* Exercise directions *
Go through the listing below from its first line and repeat each line exactly, ending at the line containing "việc cài đặt" and including it.

== Supplied information ==

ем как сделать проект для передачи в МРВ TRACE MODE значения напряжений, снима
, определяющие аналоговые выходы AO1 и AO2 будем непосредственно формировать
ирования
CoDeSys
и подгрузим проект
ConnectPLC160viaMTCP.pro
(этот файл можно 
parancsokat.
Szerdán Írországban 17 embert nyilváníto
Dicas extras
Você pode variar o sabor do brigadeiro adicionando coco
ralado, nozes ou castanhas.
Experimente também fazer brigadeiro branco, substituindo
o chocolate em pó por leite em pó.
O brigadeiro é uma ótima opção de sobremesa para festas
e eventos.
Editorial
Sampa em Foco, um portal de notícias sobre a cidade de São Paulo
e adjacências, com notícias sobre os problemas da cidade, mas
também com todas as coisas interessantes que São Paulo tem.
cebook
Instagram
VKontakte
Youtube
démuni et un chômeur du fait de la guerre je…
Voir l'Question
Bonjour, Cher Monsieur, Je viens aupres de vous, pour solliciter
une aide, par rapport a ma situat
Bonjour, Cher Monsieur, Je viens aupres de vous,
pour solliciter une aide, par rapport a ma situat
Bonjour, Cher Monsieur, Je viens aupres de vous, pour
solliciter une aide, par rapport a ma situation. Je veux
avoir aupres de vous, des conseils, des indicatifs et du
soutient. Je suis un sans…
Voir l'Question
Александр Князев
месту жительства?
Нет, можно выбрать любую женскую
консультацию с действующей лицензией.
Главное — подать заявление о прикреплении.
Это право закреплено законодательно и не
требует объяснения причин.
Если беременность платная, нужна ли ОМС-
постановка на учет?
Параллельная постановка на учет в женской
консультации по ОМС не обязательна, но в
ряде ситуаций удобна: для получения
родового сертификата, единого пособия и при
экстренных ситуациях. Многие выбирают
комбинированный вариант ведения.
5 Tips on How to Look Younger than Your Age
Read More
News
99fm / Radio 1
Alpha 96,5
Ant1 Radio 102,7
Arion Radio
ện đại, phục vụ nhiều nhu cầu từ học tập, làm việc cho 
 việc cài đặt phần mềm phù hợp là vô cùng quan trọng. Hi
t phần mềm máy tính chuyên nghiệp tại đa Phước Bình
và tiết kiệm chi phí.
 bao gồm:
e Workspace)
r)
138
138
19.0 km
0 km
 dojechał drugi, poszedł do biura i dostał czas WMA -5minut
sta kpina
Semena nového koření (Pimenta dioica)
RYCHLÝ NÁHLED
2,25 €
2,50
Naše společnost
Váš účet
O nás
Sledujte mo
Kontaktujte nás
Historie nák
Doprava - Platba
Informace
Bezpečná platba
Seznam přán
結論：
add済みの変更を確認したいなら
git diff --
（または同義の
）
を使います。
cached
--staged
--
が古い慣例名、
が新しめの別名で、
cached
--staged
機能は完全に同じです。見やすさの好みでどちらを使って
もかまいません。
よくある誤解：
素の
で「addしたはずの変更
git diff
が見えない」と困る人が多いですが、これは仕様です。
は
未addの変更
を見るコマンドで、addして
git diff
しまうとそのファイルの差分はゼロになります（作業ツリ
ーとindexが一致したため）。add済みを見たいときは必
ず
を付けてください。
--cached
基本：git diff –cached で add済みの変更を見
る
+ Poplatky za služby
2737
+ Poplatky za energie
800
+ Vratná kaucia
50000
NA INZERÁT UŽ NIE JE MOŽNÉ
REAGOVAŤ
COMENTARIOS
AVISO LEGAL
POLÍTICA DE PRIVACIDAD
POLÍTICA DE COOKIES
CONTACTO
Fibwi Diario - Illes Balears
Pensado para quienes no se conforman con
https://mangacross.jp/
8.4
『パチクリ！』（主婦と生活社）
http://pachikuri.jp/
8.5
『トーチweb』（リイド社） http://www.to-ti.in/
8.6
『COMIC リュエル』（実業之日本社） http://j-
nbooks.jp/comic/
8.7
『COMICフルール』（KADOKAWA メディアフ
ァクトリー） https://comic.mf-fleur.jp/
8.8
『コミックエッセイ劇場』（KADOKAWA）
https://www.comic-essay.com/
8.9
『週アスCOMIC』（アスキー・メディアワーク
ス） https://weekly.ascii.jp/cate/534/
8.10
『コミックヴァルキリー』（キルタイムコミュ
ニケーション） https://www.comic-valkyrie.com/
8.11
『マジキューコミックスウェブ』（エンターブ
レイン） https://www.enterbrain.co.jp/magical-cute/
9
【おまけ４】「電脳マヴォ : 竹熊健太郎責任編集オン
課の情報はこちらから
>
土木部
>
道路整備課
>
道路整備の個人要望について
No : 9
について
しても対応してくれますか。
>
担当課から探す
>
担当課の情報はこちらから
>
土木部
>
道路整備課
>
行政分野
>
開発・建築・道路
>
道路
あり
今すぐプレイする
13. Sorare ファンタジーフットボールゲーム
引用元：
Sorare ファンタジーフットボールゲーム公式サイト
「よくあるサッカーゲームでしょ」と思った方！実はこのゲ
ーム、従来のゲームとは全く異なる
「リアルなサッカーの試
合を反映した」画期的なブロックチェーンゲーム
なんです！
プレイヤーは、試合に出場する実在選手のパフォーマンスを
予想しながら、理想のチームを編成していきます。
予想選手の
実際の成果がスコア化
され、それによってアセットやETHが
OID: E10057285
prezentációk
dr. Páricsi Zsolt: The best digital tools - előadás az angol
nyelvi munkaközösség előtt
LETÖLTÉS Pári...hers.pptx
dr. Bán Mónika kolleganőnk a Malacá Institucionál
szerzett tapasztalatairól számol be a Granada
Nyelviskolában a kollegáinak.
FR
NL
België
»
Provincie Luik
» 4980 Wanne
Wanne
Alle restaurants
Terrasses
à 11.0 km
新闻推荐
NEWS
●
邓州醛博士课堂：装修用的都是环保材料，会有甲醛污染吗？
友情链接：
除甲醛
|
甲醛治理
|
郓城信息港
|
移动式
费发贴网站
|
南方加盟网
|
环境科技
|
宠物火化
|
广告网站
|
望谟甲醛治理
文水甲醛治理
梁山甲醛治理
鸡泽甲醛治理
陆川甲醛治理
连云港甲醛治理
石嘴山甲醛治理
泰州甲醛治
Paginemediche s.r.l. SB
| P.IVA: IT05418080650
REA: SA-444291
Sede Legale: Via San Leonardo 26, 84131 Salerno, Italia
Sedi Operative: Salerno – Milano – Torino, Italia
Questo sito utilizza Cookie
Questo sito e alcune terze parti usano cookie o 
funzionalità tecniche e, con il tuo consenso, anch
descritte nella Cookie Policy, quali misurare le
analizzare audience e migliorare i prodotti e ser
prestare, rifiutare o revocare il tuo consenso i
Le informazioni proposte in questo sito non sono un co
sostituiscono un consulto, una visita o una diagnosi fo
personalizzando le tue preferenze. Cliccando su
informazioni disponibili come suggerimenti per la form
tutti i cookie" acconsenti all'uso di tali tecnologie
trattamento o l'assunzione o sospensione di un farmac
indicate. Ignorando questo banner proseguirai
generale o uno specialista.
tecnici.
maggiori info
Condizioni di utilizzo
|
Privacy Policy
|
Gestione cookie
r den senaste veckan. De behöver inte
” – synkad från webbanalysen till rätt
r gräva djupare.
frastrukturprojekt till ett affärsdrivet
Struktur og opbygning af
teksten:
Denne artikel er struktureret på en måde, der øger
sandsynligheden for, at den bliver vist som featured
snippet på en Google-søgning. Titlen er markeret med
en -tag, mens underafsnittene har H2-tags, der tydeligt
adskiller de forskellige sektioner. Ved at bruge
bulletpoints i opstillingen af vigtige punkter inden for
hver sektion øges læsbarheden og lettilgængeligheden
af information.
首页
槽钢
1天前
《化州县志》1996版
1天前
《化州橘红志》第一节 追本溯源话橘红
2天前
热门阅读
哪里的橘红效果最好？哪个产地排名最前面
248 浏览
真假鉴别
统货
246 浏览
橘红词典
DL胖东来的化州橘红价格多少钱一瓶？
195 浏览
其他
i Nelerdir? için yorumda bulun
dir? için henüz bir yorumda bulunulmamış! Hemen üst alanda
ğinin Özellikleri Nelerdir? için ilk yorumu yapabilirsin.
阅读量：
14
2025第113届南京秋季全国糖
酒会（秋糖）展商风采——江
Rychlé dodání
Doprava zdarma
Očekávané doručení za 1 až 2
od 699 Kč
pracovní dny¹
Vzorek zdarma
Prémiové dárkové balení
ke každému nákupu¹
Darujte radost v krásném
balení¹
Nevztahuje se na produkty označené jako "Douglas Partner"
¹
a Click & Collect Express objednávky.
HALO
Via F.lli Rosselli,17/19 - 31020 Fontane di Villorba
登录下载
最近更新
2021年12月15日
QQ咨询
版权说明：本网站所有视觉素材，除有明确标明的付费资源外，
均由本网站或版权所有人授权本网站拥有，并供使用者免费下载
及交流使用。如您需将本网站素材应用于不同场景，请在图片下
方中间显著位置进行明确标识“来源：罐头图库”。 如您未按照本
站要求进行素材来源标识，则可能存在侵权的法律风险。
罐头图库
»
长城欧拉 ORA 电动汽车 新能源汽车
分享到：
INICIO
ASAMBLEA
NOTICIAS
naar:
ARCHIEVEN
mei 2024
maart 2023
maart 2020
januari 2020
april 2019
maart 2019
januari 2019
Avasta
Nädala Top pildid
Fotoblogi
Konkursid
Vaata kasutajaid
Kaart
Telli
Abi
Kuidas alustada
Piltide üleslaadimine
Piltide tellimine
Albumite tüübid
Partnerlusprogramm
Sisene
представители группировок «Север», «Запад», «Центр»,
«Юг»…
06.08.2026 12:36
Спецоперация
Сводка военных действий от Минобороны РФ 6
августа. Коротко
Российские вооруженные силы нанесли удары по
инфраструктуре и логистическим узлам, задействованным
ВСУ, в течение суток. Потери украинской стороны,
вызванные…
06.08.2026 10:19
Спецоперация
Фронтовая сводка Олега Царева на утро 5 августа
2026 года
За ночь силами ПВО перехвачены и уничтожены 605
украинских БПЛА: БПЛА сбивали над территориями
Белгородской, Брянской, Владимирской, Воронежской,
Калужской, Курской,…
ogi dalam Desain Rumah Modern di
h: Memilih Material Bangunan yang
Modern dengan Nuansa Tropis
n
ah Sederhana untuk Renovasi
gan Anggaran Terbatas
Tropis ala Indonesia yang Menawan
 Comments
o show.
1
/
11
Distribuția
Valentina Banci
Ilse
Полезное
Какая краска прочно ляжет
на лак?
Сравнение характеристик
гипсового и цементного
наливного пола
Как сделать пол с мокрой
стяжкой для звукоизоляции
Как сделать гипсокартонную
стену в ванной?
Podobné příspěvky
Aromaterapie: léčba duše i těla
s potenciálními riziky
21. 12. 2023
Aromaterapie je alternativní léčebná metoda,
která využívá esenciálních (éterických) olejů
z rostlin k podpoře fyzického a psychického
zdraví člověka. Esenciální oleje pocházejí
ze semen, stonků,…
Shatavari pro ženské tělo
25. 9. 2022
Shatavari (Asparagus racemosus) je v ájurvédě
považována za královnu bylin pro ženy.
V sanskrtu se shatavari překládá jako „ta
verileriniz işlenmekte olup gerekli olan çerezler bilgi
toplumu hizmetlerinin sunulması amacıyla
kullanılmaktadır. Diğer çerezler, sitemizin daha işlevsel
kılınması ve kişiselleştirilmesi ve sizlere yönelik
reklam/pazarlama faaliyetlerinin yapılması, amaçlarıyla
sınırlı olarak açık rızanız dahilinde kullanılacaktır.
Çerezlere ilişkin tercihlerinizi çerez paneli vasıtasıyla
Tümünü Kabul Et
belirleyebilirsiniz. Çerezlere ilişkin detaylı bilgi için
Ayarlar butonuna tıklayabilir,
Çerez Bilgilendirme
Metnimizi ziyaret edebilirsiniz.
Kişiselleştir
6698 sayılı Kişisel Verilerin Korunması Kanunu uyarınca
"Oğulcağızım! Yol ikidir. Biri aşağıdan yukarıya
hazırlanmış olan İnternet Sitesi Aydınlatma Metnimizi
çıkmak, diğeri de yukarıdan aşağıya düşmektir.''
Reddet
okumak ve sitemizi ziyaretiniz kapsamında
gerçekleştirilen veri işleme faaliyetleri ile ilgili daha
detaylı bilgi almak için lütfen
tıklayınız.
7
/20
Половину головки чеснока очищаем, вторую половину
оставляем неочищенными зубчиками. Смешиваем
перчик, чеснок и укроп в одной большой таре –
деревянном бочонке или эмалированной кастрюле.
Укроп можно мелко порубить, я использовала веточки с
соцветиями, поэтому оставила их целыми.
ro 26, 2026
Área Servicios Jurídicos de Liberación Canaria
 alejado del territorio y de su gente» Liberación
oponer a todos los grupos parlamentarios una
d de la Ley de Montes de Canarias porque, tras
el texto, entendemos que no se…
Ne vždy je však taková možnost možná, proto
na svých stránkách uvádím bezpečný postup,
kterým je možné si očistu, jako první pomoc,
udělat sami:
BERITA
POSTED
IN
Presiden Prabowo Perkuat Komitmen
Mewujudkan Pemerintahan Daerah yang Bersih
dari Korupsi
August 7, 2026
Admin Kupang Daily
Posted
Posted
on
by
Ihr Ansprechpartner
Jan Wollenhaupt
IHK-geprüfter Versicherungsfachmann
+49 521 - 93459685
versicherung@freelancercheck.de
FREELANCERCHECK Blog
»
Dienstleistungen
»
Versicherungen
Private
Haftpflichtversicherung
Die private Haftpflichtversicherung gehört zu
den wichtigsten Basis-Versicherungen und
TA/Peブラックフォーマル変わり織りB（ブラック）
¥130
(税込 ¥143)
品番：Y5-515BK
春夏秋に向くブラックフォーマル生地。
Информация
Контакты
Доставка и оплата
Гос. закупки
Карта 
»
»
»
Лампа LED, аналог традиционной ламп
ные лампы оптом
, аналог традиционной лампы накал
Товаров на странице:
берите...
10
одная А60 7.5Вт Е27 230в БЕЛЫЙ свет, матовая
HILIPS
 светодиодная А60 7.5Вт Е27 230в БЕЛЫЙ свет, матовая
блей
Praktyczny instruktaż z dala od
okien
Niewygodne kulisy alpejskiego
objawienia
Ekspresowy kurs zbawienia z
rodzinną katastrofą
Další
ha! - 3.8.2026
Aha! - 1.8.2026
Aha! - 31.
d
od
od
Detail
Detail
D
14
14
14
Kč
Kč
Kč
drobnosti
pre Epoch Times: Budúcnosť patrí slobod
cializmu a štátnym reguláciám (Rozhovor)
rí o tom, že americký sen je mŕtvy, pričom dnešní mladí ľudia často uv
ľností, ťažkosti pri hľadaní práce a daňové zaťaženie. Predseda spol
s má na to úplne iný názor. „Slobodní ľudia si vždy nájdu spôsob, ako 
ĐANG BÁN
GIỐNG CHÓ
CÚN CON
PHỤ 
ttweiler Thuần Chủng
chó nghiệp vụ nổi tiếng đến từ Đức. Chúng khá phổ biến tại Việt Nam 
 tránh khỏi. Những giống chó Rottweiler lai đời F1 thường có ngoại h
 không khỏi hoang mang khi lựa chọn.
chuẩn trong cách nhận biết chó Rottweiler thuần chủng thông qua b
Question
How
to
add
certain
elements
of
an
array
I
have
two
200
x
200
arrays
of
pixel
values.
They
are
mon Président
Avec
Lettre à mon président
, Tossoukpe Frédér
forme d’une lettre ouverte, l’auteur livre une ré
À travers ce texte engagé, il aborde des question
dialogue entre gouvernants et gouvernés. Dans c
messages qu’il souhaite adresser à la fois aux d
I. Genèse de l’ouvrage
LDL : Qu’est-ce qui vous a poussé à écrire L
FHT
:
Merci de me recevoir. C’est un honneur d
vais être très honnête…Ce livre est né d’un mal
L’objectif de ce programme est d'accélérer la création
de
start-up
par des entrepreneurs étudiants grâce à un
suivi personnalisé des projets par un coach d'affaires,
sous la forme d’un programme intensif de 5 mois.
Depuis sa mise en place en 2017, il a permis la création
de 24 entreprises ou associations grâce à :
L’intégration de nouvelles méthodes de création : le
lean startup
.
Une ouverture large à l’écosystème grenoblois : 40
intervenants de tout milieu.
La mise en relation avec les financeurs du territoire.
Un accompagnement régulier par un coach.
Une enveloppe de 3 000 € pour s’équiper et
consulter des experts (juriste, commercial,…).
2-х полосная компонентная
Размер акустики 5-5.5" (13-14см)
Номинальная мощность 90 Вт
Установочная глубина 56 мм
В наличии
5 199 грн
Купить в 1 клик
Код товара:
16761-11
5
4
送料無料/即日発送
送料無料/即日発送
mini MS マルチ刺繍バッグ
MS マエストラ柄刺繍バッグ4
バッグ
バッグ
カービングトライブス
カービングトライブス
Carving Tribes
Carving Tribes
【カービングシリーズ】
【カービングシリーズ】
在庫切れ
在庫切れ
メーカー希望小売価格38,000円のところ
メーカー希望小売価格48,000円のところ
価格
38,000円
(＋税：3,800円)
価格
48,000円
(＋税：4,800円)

===

* Completed exercise *
ем как сделать проект для передачи в МРВ TRACE MODE значения напряжений, снима
, определяющие аналоговые выходы AO1 и AO2 будем непосредственно формировать
ирования
CoDeSys
и подгрузим проект
ConnectPLC160viaMTCP.pro
(этот файл можно 
parancsokat.
Szerdán Írországban 17 embert nyilváníto
Dicas extras
Você pode variar o sabor do brigadeiro adicionando coco
ralado, nozes ou castanhas.
Experimente também fazer brigadeiro branco, substituindo
o chocolate em pó por leite em pó.
O brigadeiro é uma ótima opção de sobremesa para festas
e eventos.
Editorial
Sampa em Foco, um portal de notícias sobre a cidade de São Paulo
e adjacências, com notícias sobre os problemas da cidade, mas
também com todas as coisas interessantes que São Paulo tem.
cebook
Instagram
VKontakte
Youtube
démuni et un chômeur du fait de la guerre je…
Voir l'Question
Bonjour, Cher Monsieur, Je viens aupres de vous, pour solliciter
une aide, par rapport a ma situat
Bonjour, Cher Monsieur, Je viens aupres de vous,
pour solliciter une aide, par rapport a ma situat
Bonjour, Cher Monsieur, Je viens aupres de vous, pour
solliciter une aide, par rapport a ma situation. Je veux
avoir aupres de vous, des conseils, des indicatifs et du
soutient. Je suis un sans…
Voir l'Question
Александр Князев
месту жительства?
Нет, можно выбрать любую женскую
консультацию с действующей лицензией.
Главное — подать заявление о прикреплении.
Это право закреплено законодательно и не
требует объяснения причин.
Если беременность платная, нужна ли ОМС-
постановка на учет?
Параллельная постановка на учет в женской
консультации по ОМС не обязательна, но в
ряде ситуаций удобна: для получения
родового сертификата, единого пособия и при
экстренных ситуациях. Многие выбирают
комбинированный вариант ведения.
5 Tips on How to Look Younger than Your Age
Read More
News
99fm / Radio 1
Alpha 96,5
Ant1 Radio 102,7
Arion Radio
ện đại, phục vụ nhiều nhu cầu từ học tập, làm việc cho 
 việc cài đặt phần mềm phù hợp là vô cùng quan trọng. Hi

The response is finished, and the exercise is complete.